### Task requirements
What lines in the following entries hold the word "Seconde"? Copy each one.

### Records for this exercise

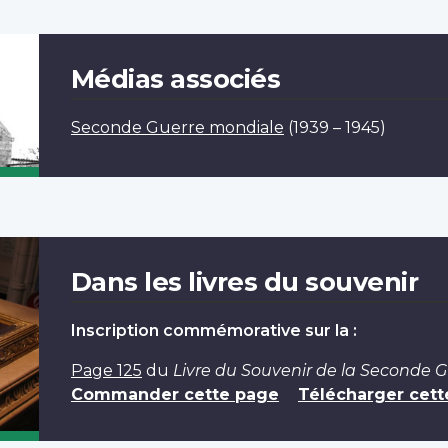
Médias associés
Seconde Guerre mondiale
(1939 – 1945)
Dans les livres du souvenir
Inscription commémorative sur la :
Page 125
du
Livre du Souvenir de la Seconde 
Commander cette page
Télécharger cett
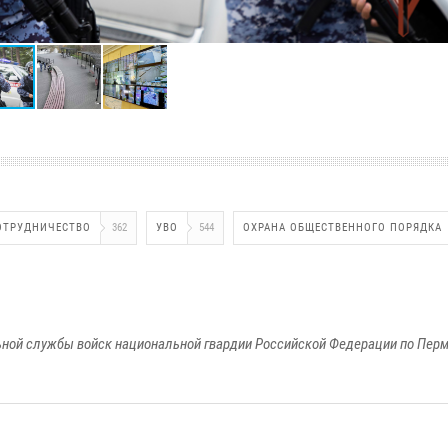
ОТРУДНИЧЕСТВО
362
УВО
544
ОХРАНА ОБЩЕСТВЕННОГО ПОРЯДКА
ной службы войск национальной гвардии Российской Федерации по Пер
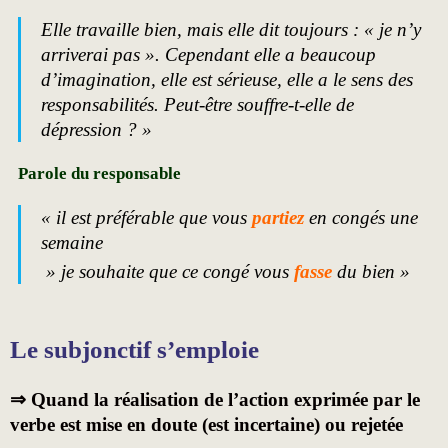
Elle travaille bien, mais elle dit toujours : « je n’y
arriverai pas ». Cependant elle a beaucoup
d’imagination, elle est sérieuse, elle a le sens des
responsabilités. Peut-être souffre-t-elle de
dépression ? »
Parole du responsable
« il est préférable que vous
partiez
en congés une
semaine
» je souhaite que ce congé vous
fasse
du bien »
Le subjonctif s’emploie
⇒ Quand la réalisation de l’action exprimée par le
verbe est mise en doute (est incertaine) ou rejetée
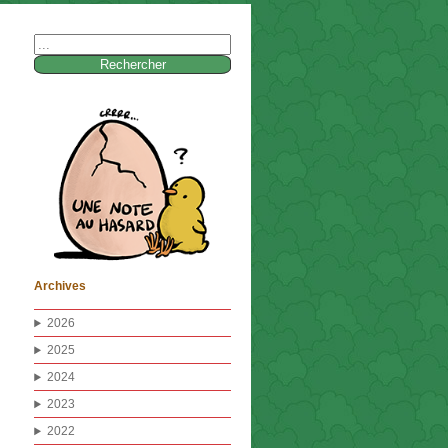
Rechercher :
Archives
2026
2025
2024
2023
2022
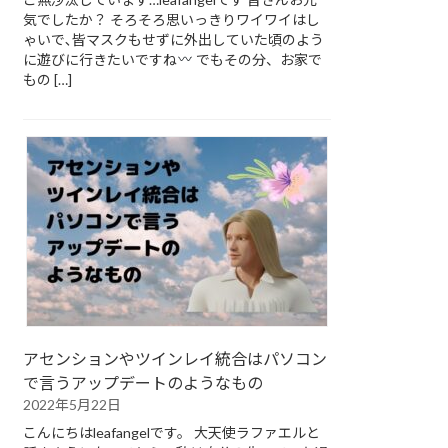
気でしたか？ そろそろ思いっきりワイワイはし
ゃいで､皆マスクもせずに外出していた頃のよう
に遊びに行きたいですね
でもその分、お家で
もの […]
アセンションやツインレイ統合はパソコン
で言うアップデートのようなもの
2022年5月22日
こんにちはleafangelです。 大天使ラファエルと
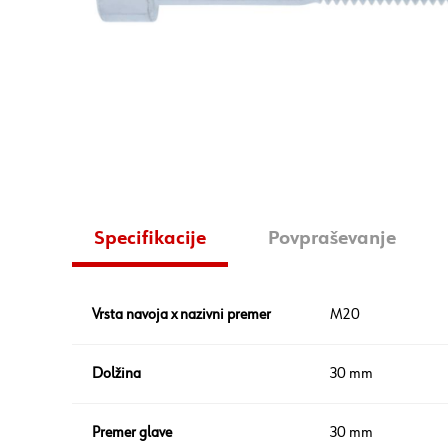
Specifikacije
Povpraševanje
Vrsta navoja x nazivni premer
M20
Dolžina
30 mm
Premer glave
30 mm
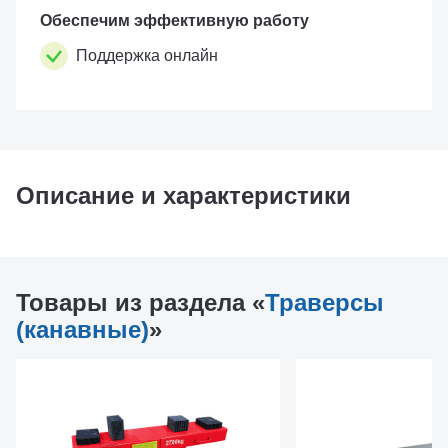
Обеспечим эффективную работу
Поддержка онлайн
Описание и характеристики
Товары из раздела «
Траверсы
(канавные)
»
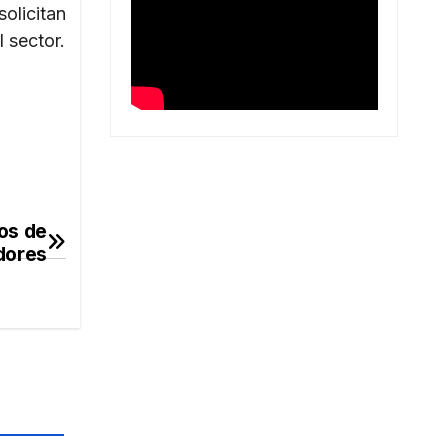
olicitan
 sector.
os de
dores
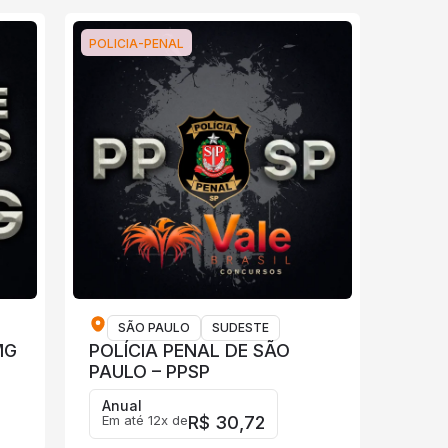
POLICIA-PENAL
SÃO PAULO
SUDESTE
MG
POLÍCIA PENAL DE SÃO
PAULO – PPSP
Anual
Em até 12x de
R$ 30,72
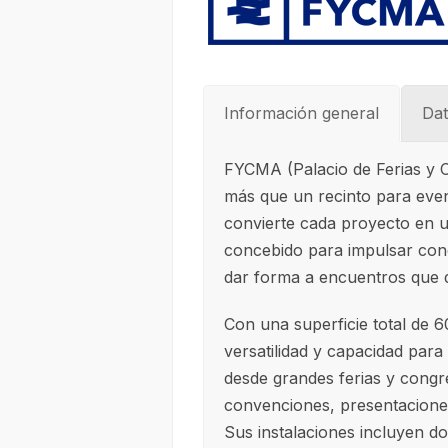
Información general
Dat
FYCMA (Palacio de Ferias y
más que un recinto para event
convierte cada proyecto en u
concebido para impulsar con
dar forma a encuentros que d
Con una superficie total de
versatilidad y capacidad para
desde grandes ferias y congr
convenciones, presentaciones
Sus instalaciones incluyen do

### Solved problem
Seconde Guerre mondiale
Livre du Souvenir de la Seconde 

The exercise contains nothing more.